- Opening Delimiter -

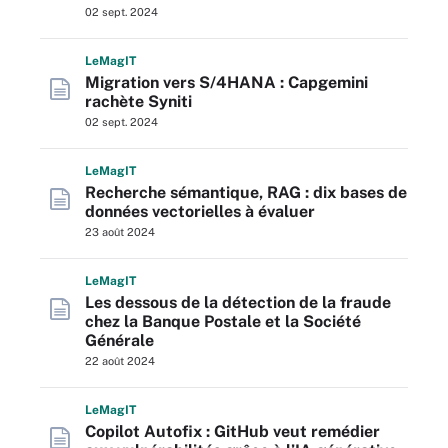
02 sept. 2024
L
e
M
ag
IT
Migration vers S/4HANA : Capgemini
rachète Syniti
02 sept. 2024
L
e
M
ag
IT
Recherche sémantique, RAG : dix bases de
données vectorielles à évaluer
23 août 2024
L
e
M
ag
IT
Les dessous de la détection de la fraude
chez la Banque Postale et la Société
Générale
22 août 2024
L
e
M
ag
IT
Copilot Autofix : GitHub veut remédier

- Closing Delimiter -

**What the task requires**
Give every line above again exactly, omitting whatever pictures appear.

**Response box**
02 sept. 2024
L
e
M
ag
IT
Migration vers S/4HANA : Capgemini
rachète Syniti
02 sept. 2024
L
e
M
ag
IT
Recherche sémantique, RAG : dix bases de
données vectorielles à évaluer
23 août 2024
L
e
M
ag
IT
Les dessous de la détection de la fraude
chez la Banque Postale et la Société
Générale
22 août 2024
L
e
M
ag
IT
Copilot Autofix : GitHub veut remédier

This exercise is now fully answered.